__INFORMATION__:

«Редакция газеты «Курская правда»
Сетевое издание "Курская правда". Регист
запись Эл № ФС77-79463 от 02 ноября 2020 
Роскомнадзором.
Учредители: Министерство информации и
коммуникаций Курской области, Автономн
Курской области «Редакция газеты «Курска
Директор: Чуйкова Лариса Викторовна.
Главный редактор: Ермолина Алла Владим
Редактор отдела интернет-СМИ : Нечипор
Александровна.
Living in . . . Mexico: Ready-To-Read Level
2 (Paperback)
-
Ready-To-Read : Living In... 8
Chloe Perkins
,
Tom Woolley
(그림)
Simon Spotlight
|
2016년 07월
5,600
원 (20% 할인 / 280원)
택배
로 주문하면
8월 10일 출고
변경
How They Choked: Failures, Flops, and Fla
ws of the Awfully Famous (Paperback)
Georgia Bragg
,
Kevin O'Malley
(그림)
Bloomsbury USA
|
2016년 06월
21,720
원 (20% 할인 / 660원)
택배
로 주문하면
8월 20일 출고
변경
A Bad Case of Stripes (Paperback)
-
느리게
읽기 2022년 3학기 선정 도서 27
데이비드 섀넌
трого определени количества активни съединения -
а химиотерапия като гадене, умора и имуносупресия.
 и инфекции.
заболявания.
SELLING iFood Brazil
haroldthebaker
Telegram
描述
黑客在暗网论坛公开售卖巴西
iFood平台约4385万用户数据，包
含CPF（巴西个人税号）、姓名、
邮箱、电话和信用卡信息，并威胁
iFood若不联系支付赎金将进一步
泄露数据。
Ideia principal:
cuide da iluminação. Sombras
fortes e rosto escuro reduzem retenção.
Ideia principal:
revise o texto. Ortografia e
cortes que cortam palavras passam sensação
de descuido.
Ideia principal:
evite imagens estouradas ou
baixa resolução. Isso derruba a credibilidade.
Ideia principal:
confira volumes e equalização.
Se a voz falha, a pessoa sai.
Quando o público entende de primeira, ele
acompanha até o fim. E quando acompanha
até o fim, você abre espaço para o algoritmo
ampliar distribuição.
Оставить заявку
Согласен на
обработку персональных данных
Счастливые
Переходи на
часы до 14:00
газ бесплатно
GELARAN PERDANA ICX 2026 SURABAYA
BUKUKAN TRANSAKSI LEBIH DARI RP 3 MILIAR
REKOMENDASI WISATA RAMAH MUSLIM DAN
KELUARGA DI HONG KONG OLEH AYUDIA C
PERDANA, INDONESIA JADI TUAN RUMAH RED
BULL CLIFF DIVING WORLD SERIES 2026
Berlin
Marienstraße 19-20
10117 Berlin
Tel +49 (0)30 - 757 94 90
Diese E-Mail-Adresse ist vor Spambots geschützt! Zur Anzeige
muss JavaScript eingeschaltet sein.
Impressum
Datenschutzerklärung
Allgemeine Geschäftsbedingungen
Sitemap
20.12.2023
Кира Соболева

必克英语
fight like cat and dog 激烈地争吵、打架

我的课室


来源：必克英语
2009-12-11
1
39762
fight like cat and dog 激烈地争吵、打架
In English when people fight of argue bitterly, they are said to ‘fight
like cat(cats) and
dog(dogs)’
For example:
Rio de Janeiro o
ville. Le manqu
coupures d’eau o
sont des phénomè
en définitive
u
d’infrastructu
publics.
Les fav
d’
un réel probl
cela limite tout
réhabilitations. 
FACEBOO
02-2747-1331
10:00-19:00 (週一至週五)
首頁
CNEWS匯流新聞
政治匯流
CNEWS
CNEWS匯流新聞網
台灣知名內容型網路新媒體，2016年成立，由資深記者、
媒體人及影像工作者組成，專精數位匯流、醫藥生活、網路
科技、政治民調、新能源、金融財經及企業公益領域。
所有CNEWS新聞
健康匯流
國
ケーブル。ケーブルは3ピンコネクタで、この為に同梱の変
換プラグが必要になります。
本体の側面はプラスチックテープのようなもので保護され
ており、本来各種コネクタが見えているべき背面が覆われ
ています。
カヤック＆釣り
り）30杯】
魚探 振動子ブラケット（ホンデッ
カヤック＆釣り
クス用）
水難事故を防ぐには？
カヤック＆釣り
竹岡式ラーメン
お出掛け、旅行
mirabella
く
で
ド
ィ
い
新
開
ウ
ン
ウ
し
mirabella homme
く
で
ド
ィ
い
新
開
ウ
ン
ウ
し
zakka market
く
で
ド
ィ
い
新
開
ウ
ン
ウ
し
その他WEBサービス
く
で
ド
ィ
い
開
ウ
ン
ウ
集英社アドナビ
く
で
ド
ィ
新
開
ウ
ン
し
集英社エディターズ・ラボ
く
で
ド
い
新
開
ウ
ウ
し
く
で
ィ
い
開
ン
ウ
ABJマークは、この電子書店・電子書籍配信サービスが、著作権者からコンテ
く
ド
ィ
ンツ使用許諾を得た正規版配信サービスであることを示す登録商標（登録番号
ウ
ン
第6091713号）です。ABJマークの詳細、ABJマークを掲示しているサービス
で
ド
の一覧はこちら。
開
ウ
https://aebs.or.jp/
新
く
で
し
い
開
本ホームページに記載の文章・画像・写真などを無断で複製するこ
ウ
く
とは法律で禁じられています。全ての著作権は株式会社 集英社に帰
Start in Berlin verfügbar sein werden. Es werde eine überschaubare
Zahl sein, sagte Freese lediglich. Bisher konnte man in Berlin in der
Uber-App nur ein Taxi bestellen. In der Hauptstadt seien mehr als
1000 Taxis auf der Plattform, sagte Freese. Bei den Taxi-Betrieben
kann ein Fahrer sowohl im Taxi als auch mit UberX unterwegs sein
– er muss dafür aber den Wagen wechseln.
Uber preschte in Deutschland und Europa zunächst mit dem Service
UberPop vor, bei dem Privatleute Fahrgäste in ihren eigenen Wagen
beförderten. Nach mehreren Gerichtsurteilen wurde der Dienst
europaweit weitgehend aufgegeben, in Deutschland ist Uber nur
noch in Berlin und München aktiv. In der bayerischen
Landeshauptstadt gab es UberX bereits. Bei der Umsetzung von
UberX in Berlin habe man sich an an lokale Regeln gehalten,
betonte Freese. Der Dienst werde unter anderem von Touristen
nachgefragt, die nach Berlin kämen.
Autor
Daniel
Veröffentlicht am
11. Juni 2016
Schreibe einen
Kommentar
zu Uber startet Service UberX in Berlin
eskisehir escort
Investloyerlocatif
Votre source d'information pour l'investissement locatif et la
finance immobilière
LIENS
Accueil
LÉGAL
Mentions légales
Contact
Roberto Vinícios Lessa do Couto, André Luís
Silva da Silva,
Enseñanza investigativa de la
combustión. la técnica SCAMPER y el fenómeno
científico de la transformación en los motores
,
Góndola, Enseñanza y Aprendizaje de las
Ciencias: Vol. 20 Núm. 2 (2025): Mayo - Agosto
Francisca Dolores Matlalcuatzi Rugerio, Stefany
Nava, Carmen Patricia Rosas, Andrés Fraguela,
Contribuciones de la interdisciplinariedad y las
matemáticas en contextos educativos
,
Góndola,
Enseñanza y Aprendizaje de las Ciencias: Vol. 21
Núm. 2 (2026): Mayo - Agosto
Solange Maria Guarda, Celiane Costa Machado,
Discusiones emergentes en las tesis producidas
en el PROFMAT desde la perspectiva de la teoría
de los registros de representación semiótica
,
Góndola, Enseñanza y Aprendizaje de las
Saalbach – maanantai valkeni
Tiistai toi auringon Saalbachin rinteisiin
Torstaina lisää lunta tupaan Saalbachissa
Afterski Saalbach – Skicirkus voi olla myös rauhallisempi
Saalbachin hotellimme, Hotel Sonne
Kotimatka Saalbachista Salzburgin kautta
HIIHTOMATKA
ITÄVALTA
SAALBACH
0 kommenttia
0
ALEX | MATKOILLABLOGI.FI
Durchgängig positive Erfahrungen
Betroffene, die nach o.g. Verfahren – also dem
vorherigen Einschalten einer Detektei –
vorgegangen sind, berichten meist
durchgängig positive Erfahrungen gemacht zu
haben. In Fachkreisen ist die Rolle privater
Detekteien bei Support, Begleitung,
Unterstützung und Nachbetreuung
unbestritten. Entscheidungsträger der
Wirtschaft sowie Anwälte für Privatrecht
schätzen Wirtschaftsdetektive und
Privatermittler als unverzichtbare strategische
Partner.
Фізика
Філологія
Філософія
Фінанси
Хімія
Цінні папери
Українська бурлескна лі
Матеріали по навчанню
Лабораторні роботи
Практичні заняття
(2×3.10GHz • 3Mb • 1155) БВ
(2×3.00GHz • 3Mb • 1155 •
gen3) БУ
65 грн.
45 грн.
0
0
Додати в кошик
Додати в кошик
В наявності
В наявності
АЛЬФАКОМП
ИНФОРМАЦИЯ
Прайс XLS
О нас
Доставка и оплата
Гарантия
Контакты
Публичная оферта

__TASK REQUIREMENTS__: Having output the line that contains "Александровна.", stop. Every line before it, back to the first line of the data, must be reproduced exactly.

__YOUR SOLUTION__:
«Редакция газеты «Курская правда»
Сетевое издание "Курская правда". Регист
запись Эл № ФС77-79463 от 02 ноября 2020 
Роскомнадзором.
Учредители: Министерство информации и
коммуникаций Курской области, Автономн
Курской области «Редакция газеты «Курска
Директор: Чуйкова Лариса Викторовна.
Главный редактор: Ермолина Алла Владим
Редактор отдела интернет-СМИ : Нечипор
Александровна.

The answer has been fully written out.